C.R. What was it like to receive the call telling you, you got the part of Emily?
Laura: I was very pleased but at the same time I was aware of the challenge facing me. The script was very surreal and I knew I would have to trust my director a hell of a lot. The vibe I got from Ian is that he is very intelligent, with lots of vision and imagination. I had to hope he knew what I could bring to the role. In this sort of work is good to have a good relationship with your director.
C.R. What did you bring to Emily Bodega?
Laura: She is a character that is larger than life with a big imagination so I related to her, being Emily came naturally. I really enjoy playing such an intense character with imagination, I’m in my element.
Emily’s deeply troubled. She’s incredibly jealous, a mixture of intense and something’s not right. She has a lack of conscience, a weird insecurity, and an unhappy childhood. Even if this isn’t her apparent motivation I wanted to show this background behind her eyes.
In some ways she’s like Kathy Bates from Misery. The way she looks at James Caan’s character. Outwardly there is nothing you can connect with but she is obsessed by Paul Sheldon. No conscious action of hers comes from anything another person can fathom. Emily is selfish but not self absorbed, she has tunnel vision.
C.R. You’ve done a lot of theatre as well as film, which do you prefer?
Laura: I’ve made a short commercial for Matt Beaumonts’s book Small World.
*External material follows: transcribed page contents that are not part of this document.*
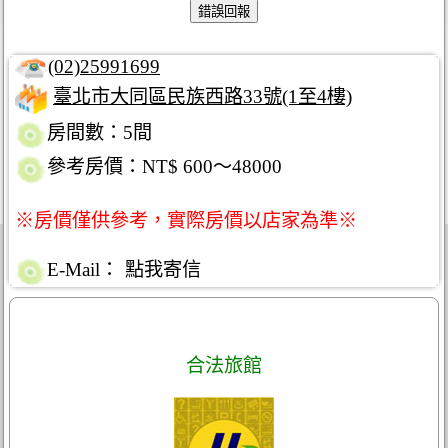
(02)25991699
臺北市大同區民族西路33號(1至4樓)
房間數：5間
參考房價：NT$ 600～48000
※房價僅供參考，實際房價以店家為準※
E-Mail：
點我寄信
合法旅館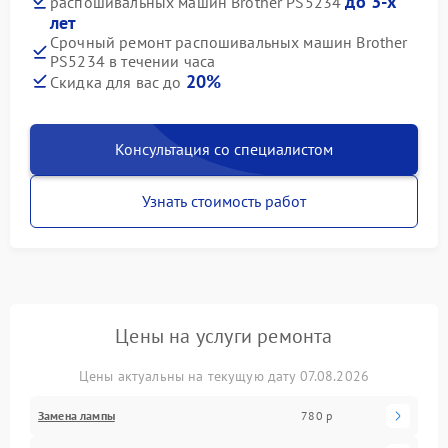
до 3-х
распошивальных машин Brother PS5234
лет
Срочный ремонт распошивальных машин Brother
PS5234 в течении часа
20%
Скидка для вас до
Консультация со специалистом
Узнать стоимость работ
Цены на услуги ремонта
Цены актуальны на текущую дату 07.08.2026
Замена лампы
780 р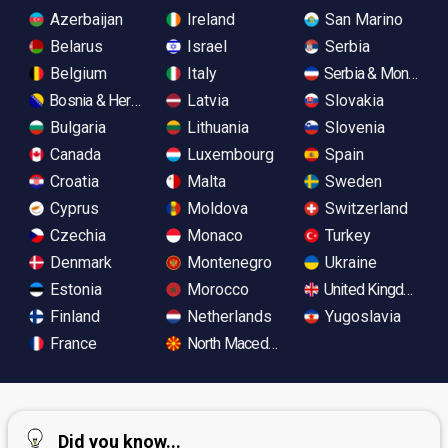
Azerbaijan
Ireland
San Marino
Belarus
Israel
Serbia
Belgium
Italy
Serbia & Monteneg
Bosnia & Herzegovina
Latvia
Slovakia
Bulgaria
Lithuania
Slovenia
Canada
Luxembourg
Spain
Croatia
Malta
Sweden
Cyprus
Moldova
Switzerland
Czechia
Monaco
Turkey
Denmark
Montenegro
Ukraine
Estonia
Morocco
United Kingdom
Finland
Netherlands
Yugoslavia
France
North Macedonia
Did you know...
In the last few months I’ve been drawn toward comedy theatre. When you are working the live comedy circuit you get lots of contacts, people say you’re good at comedy come and work for us.
Currently my favorite current show is How to die in a domestic environment. It was at Brighton Festival and Jackson Lane theatre. It’s a surreal tragic-comedy. I play a woman who has no identity and desperately searches for it. It sounds very dark and it is but it’s also very comic.
Working on Wilby was nice because it was so different. I was part of the sitcom trials in Leicester Square theatre. So I went from the intensity of my work in Hampshire to comedy.
It was exciting in a way. I was stretched keeping the journey of the character. It’s the same with any film the scenes are shot out of order. I want to keep Emily ending in the right emotional place in the journey. Emily is very focused and her goal is to make Monica’s life a misery. She thinks she’s very controlled but her imagination isn’t. Her character has to struggle; I’ve to got show that struggle emotionally.
C.R.What would your dream role be?
Laura: My dream role would be Rosaline from Shakespeare’s As you like it. She’s strong and witty. She falls in love with someone who falls in love with her. She lives in her family’s house; her world is potentially very happy and adventurous. It helps she’s tall and I’m tall.